Parlava con l’onestà più assoluta. Quando lo portai nel Tempio di Enmerkar, pensando che sarebbe stato sopraffatto dalla sua bellezza e dalla sua maestosità, disse all’improvviso: «È piccolo e brutto, non è vero?»
Non me lo aspettavo. Dopodiché, cominciai a vedere il grande Tempio di mio nonno attraverso gli occhi di Enkidu, e anche a me apparve piccolo, brutto, vecchio e bisognoso di urgenti riparazioni. Invece di ripararlo, lo distrussi e ne costruii uno nuovo e splendido, cinque volte più grande, sulla sommità della Piattaforma Bianca: è il Tempio che vi sorge ancora oggi e che farà durare la mia fama per migliaia d’anni a venire.

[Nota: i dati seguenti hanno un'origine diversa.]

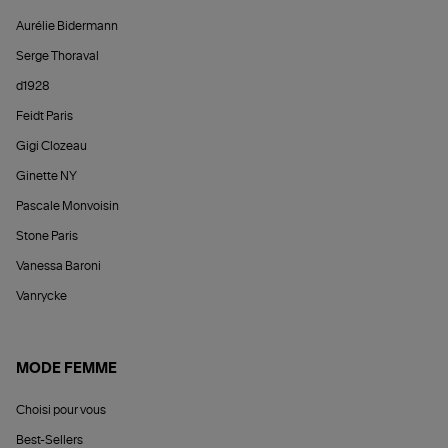
Aurélie Bidermann
Serge Thoraval
d1928
Feidt Paris
Gigi Clozeau
Ginette NY
Pascale Monvoisin
Stone Paris
Vanessa Baroni
Vanrycke
MODE FEMME
Choisi pour vous
Best-Sellers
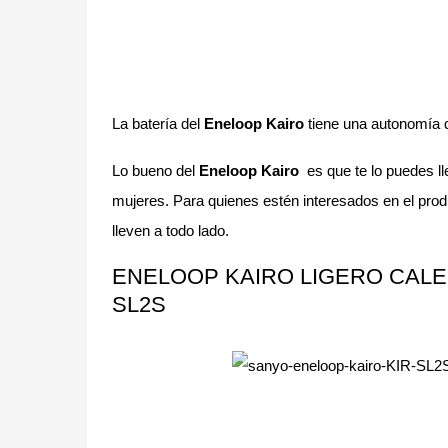
La batería del
Eneloop Kairo
tiene una autonomía d
Lo bueno del
Eneloop Kairo
es que te lo puedes lle
mujeres. Para quienes estén interesados en el prod
lleven a todo lado.
ENELOOP KAIRO LIGERO CALE
SL2S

Ebbi qualche piccolo problema con la Sacerdotessa Inanna, quando abbattei il Tempio di Enmerkar. Le dissi che cosa avevo intenzione di fare: lei mi guardò come se avessi sputo sugli altari e disse: «Ma è il più grande di tutti i Templi!»
«Anche quello che sorgeva al suo posto, il Tempio di Mekiaggasher, era il Tempio più grande di tutti ai suoi tempi. Oggi nessuno lo ricorda. È nella natura dei Re sostituire i Templi con Templi più grandi. Enmerkar costruì bene, ma io costruirò meglio.»
Mi guardò con espressione torva e truce.
«E dove vivrà la Dea, mentre tu costruirai il tuo Tempio?»
«La Dea vive ovunque ad Uruk. Vivrà in ogni casa, in ogni strada e nell’aria che ci circonda, come ora.»
Inanna era furiosa. Convocò l’assemblea degli anziani e la Casa degli Uomini per dichiarare la propria protesta; ma nessuno poté impedirmi di costruire il Tempio. È prerogativa del Re accrescere la grandezza della Dea offrendole dei Templi.
Così abbattemmo il Tempio di Enmerkar, fino alle fondamenta, benché lasciassimo intatte quelle antiche gallerie sotterranee, abitate dai Demoni, che si trovavano al di sotto: non volevo avere a che fare con quelle creature. Feci arrivare blocchi di pietra calcarea dalla regione delle pietre calcaree perché servissero da fondamenta al mio Tempio, e le gettai ad una profondità e con un’ampiezza che nessuno aveva mai immaginato prima di allora. I cittadini trattennero il fiato per la sorpresa quando vennero a vedere le nuove fondamenta e compresero la lunghezza e l’ampiezza della costruzione che avevo intenzione di erigere.
Nella costruzione del nuovo Tempio feci uso di tutto quello che aveva appreso. Elevai l’altezza della Piattaforma Bianca finché non arrivò quasi al cielo, e feci costruire il mio Tempio sulla sua sommità, come i Templi di Kish. Eressi delle mura di uno spessore che nessuno aveva mai immaginato fino ad allora, e le feci sostenere da colonne immense, robuste quanto le gambe degli Dei.
Per adornare le pareti e le colonne, inventai un nuovo ornamento, così bello che potrei essere ricordato solo per quello, anche se tutte le mie altre opere fossero dimenticate. Consisteva nel premere migliaia di coni di terracotta dalla lunga punta, nel’intonaco di fango che copriva le pareti e le colonne, prima che questo si fosse indurito. Solo le punte di questi coni restavano visibili, e venivano dipinte di rosso, di giallo o di nero, e messe l’una sull’altra in modo da formare vertiginosi disegni colorati in diagonale, in zigzag, in losanghe e in triangoli. Il risultato è che, dovunque l’occhio si posi all’interno del mio Tempio, è deliziato dalla sua vivacità e complessità: sembra di vedere un vasto arazzo, intessuto non di lane colorate ma con un numero infinito di piccoli elementi di argilla colorata.